Je ne suis pas mal à l’aise avec le parti parce que M. Higgs s’est entouré de beaucoup de francophones, [...] plusieurs gens [francophones] de son bureau prennent des décisions, ça fait que moi j’ai pas de misère avec ça, dit-il avec conviction.

Notre dossier sur les élections provinciales 2020 au Nouveau-Brunswick

Interrogé sur le fait que Blaine Higgs n’exclut pas de baisser les exigences linguistiques pour obtenir un poste bilingue dans la fonction publique, une proposition de l’Alliance des gens du Nouveau-Brunswick, Arthur Savoie exprime un premier doute.

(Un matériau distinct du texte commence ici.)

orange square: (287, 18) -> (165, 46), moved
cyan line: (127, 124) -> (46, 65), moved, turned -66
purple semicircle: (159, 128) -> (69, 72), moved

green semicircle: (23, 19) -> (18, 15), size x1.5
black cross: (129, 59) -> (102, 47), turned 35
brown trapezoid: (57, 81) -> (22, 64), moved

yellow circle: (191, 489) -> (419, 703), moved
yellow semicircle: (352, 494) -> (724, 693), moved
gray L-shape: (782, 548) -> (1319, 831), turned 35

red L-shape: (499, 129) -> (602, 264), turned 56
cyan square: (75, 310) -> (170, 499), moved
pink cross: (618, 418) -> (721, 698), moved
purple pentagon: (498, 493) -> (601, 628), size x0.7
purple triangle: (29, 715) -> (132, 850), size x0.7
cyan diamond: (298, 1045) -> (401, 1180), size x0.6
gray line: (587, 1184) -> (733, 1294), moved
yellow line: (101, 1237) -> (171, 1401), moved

Ça, j’ai un peu de problème avec ça. Ça dépend s’il révise à la hausse c’est bon, s’il révise à la baisse c’est pas si bon. Je pense que ça devrait être lui [Higgs] qui décide. S’il demande à l’Alliance de l’aider sur ce sujet-là, je suis pas vraiment d’accord avec ça, concède M. Savoie.

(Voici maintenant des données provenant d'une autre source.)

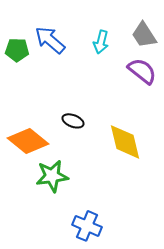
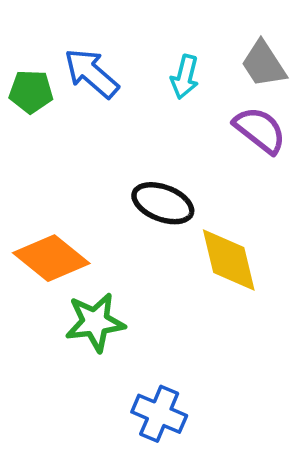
black ellipse: (73, 121) -> (163, 203), moved, size x1.5

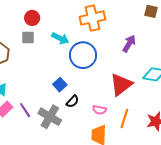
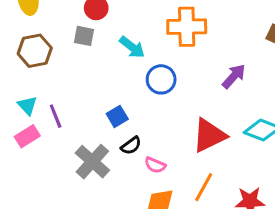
blue circle: (83, 55) -> (161, 79), size x0.7
purple line: (25, 110) -> (56, 116), moved
pink semicircle: (99, 110) -> (155, 165), moved

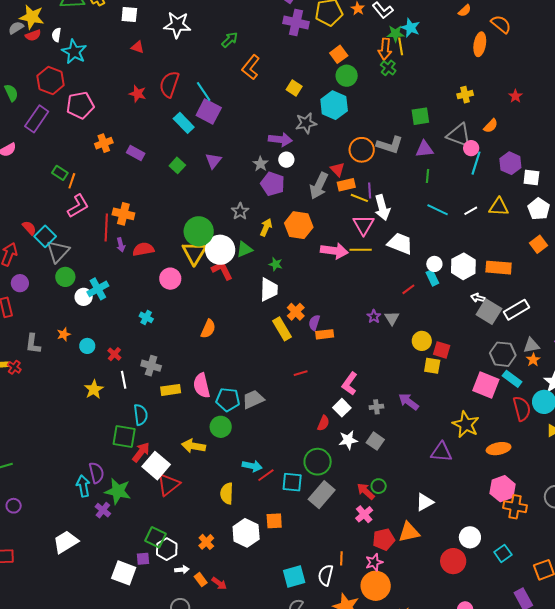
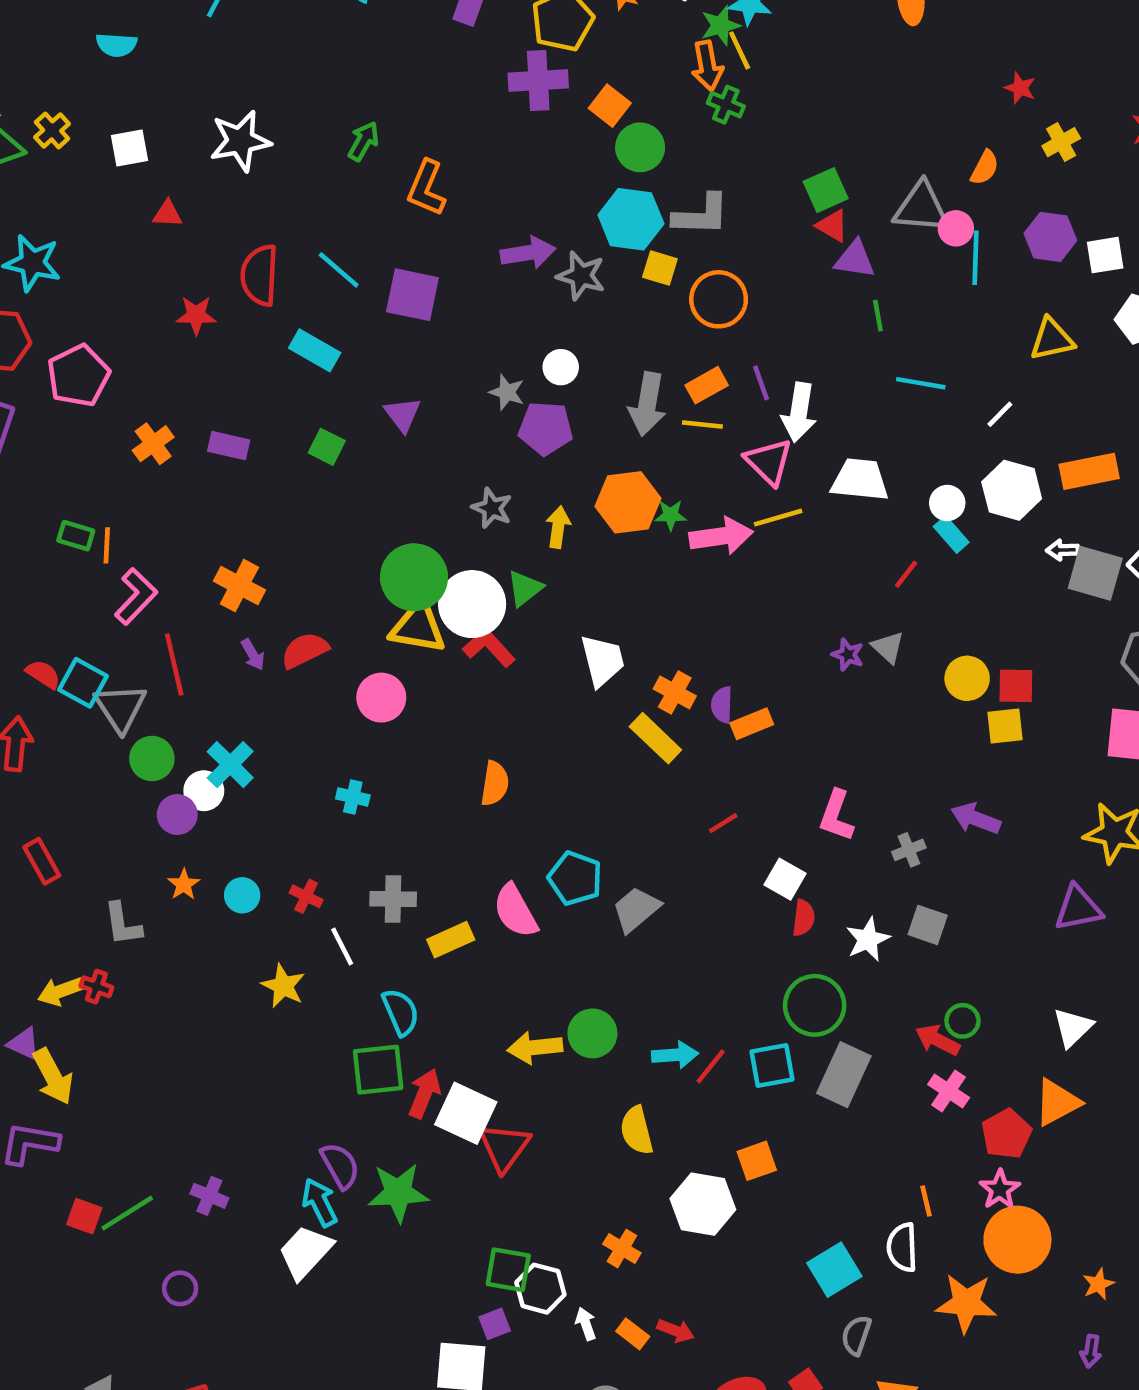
purple cross: (296, 23) -> (538, 80), moved
yellow square: (294, 88) -> (660, 268), moved
yellow cross: (465, 95) -> (1061, 142), moved
purple square: (209, 111) -> (412, 295), moved
gray star: (306, 123) -> (581, 276), turned -30
purple arrow: (280, 139) -> (528, 253), moved
gray L-shape: (390, 145) -> (701, 215), moved
purple triangle: (424, 149) -> (855, 259), turned 30
red triangle: (337, 169) -> (832, 226), moved
yellow line: (359, 198) -> (702, 424), moved
white arrow: (382, 208) -> (799, 412), turned 40
white line: (471, 211) -> (1000, 414), moved
orange cross: (123, 214) -> (239, 586), turned 30
red line: (106, 227) -> (174, 664), moved
yellow triangle: (194, 253) -> (418, 627), turned -36
green star: (276, 264) -> (671, 515), moved
purple circle: (20, 283) -> (177, 815), moved
cyan pentagon: (228, 400) -> (575, 878), moved, turned 30
white square: (342, 408) -> (785, 879), moved
green circle: (221, 427) -> (592, 1033), moved
purple cross: (103, 510) -> (209, 1196), moved
white trapezoid: (66, 542) -> (305, 1252), moved
white arrow: (182, 570) -> (586, 1324), turned -88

Arthur Savoie estime que plusieurs candidats progressistes-conservateurs francophones ont les compétences pour être ministres dans un gouvernement Higgs. Selon lui, leur présence ferait toute la différence. Si on vote tous du même côté, c’est pas quelque chose qui fait avancer la politique au Nouveau-Brunswick, ajoute ce progressiste-conservateur et militant depuis plus de 50 ans.

Pour Arthur Savoie, le meilleur choix au Nouveau-Brunswick est Blaine Higgs, en ce moment, oui, aucun doute, dit-il en soulignant son expérience et sa gestion des finances publiques. Il admet qu’il y a un malaise au sein du parti et pense que M. Higgs est prêt à travailler là-dessus.

Blaine Higgs sourit en agitant une cloche.

Blaine Higgs participe au Tintamarre le 15 août 2019, à Dieppe.

Photo : Radio-Canada / Nicolas Steinbach

À Shippagan, Alban Duguay pense au contraire que Blaine Higgs doit partir comme chef pour raviver l’appui des électeurs francophones pour le parti progressiste-conservateur du Nouveau-Brunswick.

Il souhaite un nouveau chef qui fera respecter les droits des francophones et défendra le bilinguisme.

La situation est inquiétante. Blaine Higgs peut se faire élire sans les Acadiens et être majoritaire et c’est ça la crainte qui pourrait nous menacer. Aussi longtemps que le parti ignore les francophones, ça va toujours être inquiétant, maintient ce militant conservateur de 92 ans.

Jean-Pierre Ouellet reconnaît que Blaine Higgs n’est pas son préféré et qu’il n’a pas appris le français comme il l’avait promis. Il s’en remet au passé pour illustrer l’importance d’avoir des ministres francophones au sein d’un éventuel gouvernement progressiste-conservateur.

M. Hatfield a fait des choses parce qu'il y avait des francophones autour du Cabinet… s’il y avait juste eu des anglophones, on ne serait peut-être pas où on est aujourd’hui, conclut celui qui milite toujours activement pour le parti progressiste-conservateur du Nouveau-Brunswick.